I can do this in OpenGL by specifying the projection matrix as:

2*K(0,0)/w,  2*K(0,1)/w,  ( w - 2*K(0,2))/w       ,                          0,
         0,  2*K(1,1)/h,    ( h - 2*K(1,2))/h     ,                          0,
         0,           0, (-far - near)/(far-near) ,   -2*far*near/(far - near),
         0,           0,                        -1,                         0 ;

(where w and h are the image width and height, far and near are opengl clipping planes, K is the K matrix I described above)

And ensuring that there is a 180 rotation around the x-axis before projection (openGL having a camera coordinate system that is right-handed, y-up, z-negative i.e. 180 rotation from my calibrated camera system).

Can anyone advise me what I need to do to enable me to do this with Panda? (I’m relatively new to Panda, having used it a few years ago. I’ve been just using OpenGL directly for a while, but would now like to avoid being so low level for new visualisations and tools).

I suspect that what I need to know is what the projection matrix should be trying to achieve. Does it project directly to the image, or, like OpenGL, does it project to some “normalised device coordinate” system first?

The projection matrix Panda generates transforms to a normalised space, indeed, not image coordinates.

However, Panda should be able to calculate the correct projection matrix for you if you pass in the appropriate parameters to your PerspectiveLens. Judging by how you calculated it in OpenGL, this should achieve the same result:

lens.setFilmSize(w, h)
lens.setFilmOffset(w*0.5 - cx, h*0.5 - cy)
lens.setNearFar(near, far)
lens.setAspectRatio(a) # Optional, otherwise computed from film size

Panda defaults to Z-up right-handed coordinate system for the world. You may specify otherwise by calling setCoordinateSystem on the lens used to render that world or by setting the “coordinate-system” configuration variable. However, this is usually not necessary.

You can use setViewVector to apply a rotation to the lens. Normally, the lens points in the Y direction, with +Z being up, but you can use this method to change that.

Finally, if all else fails, there is also the opportunity for you to specify the matrix yourself. You can do this by creating a MatrixLens instance and assigning that to the camera. You can specify the matrix on that using setUserMat().

Thanks, set_view_vector was pretty much the last thing that I needed.

After a bit of digging and finally finding the right details, I had it mostly worked out with MatrixLens with a few gotchas along the way.

First off, MatrixLens is a good approach, and in default state I can actually use the projection matrix that I pass to OpenGL (film size is set suitable for the normalised coordinates to be the same as OpenGL’s normalised device coordinates).

First gotcha was that Panda seems to use row vectors and pre-multiply - pretty much the first place I’ve seen something not use column vectors and post-multiply (v.M vs.
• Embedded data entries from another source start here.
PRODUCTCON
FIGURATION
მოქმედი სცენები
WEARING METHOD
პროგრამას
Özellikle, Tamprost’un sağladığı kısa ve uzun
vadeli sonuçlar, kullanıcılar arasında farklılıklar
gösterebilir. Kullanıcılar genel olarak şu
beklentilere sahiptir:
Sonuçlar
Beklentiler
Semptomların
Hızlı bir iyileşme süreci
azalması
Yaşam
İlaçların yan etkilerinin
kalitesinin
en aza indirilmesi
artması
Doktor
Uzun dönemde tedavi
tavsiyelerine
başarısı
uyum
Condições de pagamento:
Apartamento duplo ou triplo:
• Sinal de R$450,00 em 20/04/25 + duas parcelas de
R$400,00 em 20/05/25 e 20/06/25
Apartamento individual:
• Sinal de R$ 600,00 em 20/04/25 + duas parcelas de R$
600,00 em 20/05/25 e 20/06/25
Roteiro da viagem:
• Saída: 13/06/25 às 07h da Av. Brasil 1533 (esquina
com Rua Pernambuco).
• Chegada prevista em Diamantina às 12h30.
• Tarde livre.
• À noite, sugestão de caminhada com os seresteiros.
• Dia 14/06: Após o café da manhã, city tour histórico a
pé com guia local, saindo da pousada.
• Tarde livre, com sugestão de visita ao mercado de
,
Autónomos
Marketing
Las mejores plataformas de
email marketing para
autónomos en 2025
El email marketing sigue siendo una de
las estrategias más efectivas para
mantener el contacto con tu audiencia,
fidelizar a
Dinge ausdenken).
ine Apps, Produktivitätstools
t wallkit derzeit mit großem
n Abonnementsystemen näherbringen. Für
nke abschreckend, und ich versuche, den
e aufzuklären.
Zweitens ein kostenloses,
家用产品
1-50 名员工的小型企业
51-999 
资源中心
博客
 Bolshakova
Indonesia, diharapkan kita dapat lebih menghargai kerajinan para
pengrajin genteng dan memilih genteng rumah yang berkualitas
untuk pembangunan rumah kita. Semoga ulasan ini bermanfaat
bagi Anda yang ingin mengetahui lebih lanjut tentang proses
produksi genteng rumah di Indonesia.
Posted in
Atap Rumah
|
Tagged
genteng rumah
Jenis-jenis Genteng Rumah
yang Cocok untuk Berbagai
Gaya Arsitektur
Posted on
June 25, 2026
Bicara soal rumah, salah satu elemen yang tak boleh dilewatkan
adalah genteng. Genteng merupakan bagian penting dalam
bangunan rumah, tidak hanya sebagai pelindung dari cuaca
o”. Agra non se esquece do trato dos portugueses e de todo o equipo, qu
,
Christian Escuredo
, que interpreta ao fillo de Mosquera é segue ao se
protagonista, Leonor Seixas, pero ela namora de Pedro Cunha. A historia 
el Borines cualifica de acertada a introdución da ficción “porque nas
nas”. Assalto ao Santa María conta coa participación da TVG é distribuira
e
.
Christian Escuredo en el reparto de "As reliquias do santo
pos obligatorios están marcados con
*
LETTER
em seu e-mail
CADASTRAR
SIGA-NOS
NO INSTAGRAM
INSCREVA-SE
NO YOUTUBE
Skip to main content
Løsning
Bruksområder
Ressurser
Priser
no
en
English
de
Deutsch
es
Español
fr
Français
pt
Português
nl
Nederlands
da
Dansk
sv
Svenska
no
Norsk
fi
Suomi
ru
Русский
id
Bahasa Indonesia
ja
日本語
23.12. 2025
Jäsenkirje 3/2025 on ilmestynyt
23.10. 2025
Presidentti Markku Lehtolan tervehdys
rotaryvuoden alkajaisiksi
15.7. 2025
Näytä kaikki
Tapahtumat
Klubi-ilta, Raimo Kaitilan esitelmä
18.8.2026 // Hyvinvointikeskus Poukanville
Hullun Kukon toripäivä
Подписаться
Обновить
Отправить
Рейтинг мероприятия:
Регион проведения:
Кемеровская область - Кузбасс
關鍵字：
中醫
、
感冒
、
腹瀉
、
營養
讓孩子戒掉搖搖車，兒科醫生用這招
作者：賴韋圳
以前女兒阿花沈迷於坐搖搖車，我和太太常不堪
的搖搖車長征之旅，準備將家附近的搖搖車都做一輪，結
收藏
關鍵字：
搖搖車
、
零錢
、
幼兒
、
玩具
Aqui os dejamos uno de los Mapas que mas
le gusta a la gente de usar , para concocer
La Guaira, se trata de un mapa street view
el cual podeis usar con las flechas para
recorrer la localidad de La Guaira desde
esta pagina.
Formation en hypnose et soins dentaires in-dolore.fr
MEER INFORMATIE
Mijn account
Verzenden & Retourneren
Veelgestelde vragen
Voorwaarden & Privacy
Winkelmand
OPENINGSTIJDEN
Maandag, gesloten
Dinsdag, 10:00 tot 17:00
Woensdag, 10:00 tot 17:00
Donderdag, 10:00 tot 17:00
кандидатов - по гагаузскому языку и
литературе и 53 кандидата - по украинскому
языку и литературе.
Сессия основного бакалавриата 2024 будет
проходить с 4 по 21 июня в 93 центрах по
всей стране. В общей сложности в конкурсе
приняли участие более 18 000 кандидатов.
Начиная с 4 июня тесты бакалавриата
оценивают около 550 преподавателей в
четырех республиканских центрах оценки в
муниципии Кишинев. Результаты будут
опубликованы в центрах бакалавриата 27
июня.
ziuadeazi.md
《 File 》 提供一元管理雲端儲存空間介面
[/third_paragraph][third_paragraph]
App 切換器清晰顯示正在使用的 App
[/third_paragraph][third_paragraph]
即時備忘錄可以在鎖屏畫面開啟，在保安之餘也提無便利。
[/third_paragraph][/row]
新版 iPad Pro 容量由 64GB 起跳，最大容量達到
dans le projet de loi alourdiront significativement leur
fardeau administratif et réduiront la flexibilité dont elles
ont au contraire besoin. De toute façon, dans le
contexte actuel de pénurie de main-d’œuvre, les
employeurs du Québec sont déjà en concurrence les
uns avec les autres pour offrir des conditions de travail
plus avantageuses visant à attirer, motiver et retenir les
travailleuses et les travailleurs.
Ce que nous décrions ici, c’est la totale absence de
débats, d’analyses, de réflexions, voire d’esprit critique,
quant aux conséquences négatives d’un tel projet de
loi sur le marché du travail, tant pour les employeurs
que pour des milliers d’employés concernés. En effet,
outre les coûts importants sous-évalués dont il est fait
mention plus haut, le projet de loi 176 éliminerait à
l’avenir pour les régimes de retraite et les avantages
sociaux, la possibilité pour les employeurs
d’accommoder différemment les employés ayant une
M.v), so that threw me for a while, and ultimately meant I needed the transpose of the projection matrix I mention in my first post.

Second gotcha was that my near and far clipping planes were too far apart, meaning I got bad depth buffer resolution (which made me go in circles trying to recalculate the right factors in the matrix until I realised what the actual problem was). Still have an open question over how to set/find out the bit-depth of the depth-buffer Panda uses.

The last bit of the puzzle after that was the set_view_vector as an easy way to allow me to look along +z without worrying about throwing in extra rotations etc beneath the camera node.

So looking good now that Panda will enable me to escape writing low-level OpenGL for my new debugging renderer…


If you need more depth bits, you can put “depth-bits 32” in your Config.prc file (or specify it at window creation time via a FrameBufferProperties object).